In the past, he has been accused of threatening illegal immigrants with weapons. He has been investigated by county and federal officials, but no charges have been filed.
He also has been praised by county and federal officials for saving the lives of illegal immigrants by giving them water and food.
A soft-spoken man, who easily laughs and jokes, Barnett said he knows not to cross the line between legally protecting his property and taking the law into his own hands.
"From what I understand there is a special FBI investigator up in Phoenix waiting for me to do something to jump on me." Laughing, he added, "He's going to sit up there a long time."
Last year, Barnett said he and his family were responsible for turning over more than 2,100 illegal immigrants to the federal government. Since the first of this year, the number is 1,644. In the past couple of years, more than a ton of marijuana has been found on the ranch and turned over to the government, Barnett said.
The largest group of illegal immigrants he has held and turned over to the U.S. Border Patrol included 86 people and the largest number of drug smugglers was 18.
He combines the ways of the Old West and modern technology to patrol his property.
Born and raised in Bisbee, Barnett traces his family's connection to Cochise County to the late 1800s.
An experienced tracker, Barnett will spend hours following the footprints of trespassers. He learned some of his tracking skills from U.S. Border Patrol agents, he said.
Instead of a horse, Barnett is more apt to patrol the ranch on weekends in a pickup truck, with an all-terrain vehicle in the truck's bed to get into the more rugged land. A businessman with offices in Sierra Vista, Benson, Willcox, Tucson and Phoenix, Barnett said during the weekdays he stays at his Sierra Vista residence.
Even though he's away from the ranch, the search for trespassers doesn't stop. He has installed high-tech sensors along paths he knows smugglers and would-be immigrants use to make their way north.
Saturday, while riding along one of the many dirt roads that crisscross his property, a monitor in the truck would go off now and then.
Pointing out the driver's side window, Barnett would indicate where one of the 11 sensors is buried. An antenna that blends into the landscape extends from each sensor to send the alarm. The alert also goes off at the main ranch house.
The system provides a digital message telling Barnett which alarm was triggered and why.
"It's picked us up," Barnett said as the truck alarm sounded.
When a vehicle goes by a sensor, a number two appears. If it is people setting off the devices, the number one appears.
The 2-year-old system cost Barnett about $25,000 to install.
He decided to set up his own surveillance system when he came to believe the federal government just wasn't going to do the job.

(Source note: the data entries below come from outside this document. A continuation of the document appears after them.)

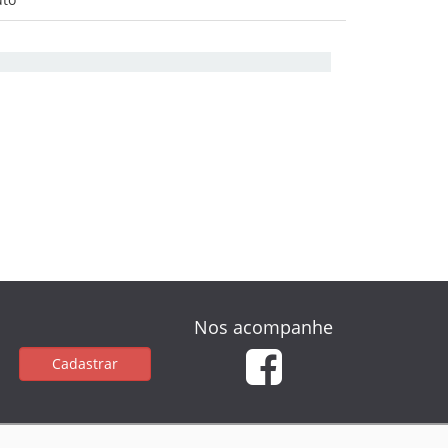
Nos acompanhe
Cadastrar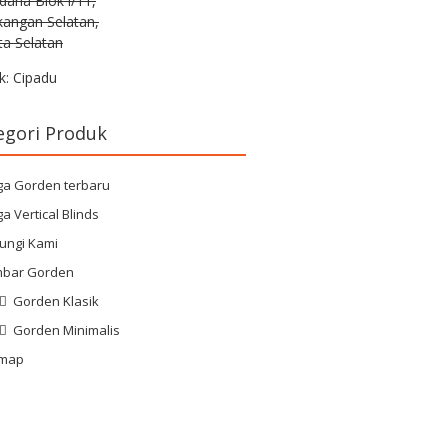
rdana Blok i/11,
kangan Selatan,
ta Selatan
k: Cipadu
egori Produk
ga Gorden terbaru
a Vertical Blinds
ungi Kami
bar Gorden
Gorden Klasik
Gorden Minimalis
emap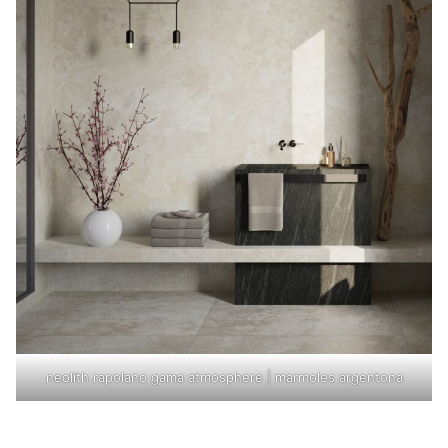
neolith rapolano gama atmosphere | marmoles argentona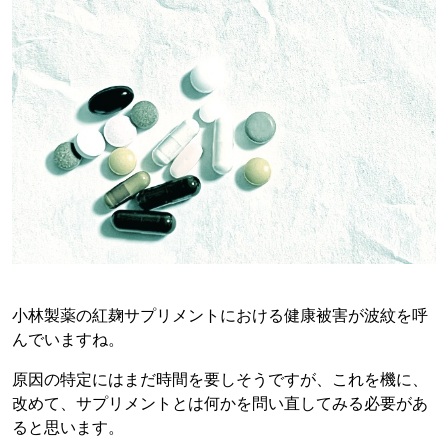
小林製薬の紅麹サプリメントにおける健康被害が波紋を呼
んでいますね。
原因の特定にはまだ時間を要しそうですが、これを機に、
改めて、サプリメントとは何かを問い直してみる必要があ
ると思います。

Most of the Border Patrol agents want to do their jobs but the agency's leadership won't let them, Barnett claims.
Barnett believes the United States should use troops to safeguard the border.
He is convinced that while most people living along the border understand the problem, the rest of the country has no idea what is happening.
Barnett supports Glenn Spencer's plan for an American Border Patrol. The Sherman Oaks, Calif., man is planning on moving to Cochise County in the next few weeks and establishing the patrol along the border.
Barnett said the organization will provide information to the people of the United States on what is really happening on the border.
Spencer will be bringing in a lot of high-tech equipment to be used in providing real time video of border incursions and will gather other information for the American people and law enforcement agencies, he said.
The Southern Poverty Law Center -- a well-known civil rights organization headquartered in Alabama -- lists Spencer's Voice of Citizens Together and American Patrol as hate groups.
The American Border Patrol is not listed. A new group, Spencer has stressed it is separate from his other enterprises. At the same time, Spencer is accepting contributions to the American Border Patrol through the American Patrol.
The Southern Poverty Law Center publication calls Spencer, "one of the hardest line anti-immigrant ideologues now operating."
Barnett said the Southern Poverty Law Center "probably considers me a hate group. What they come up with wouldn't surprise me a bit and I don't care. They are so far left of center it is unreal as far as I'm concerned."
Barnett said he hopes the people of Cochise County will give Spencer the opportunity to prove his value in controlling the border.
Barnett said he will support Spencer giving him the right to install hidden cameras on his property "as I believe all the ranchers will do."
"I think it might take a little while but it (the American Border Patrol) will go over. They (country residents) are still unsure, unclear of what he (Spencer) is going to do. But after they find out what will happen they will support it," Barnett said.
There are many who are "champing at the bit" waiting for Spencer to show up and start his operation on Sept. 1, he added.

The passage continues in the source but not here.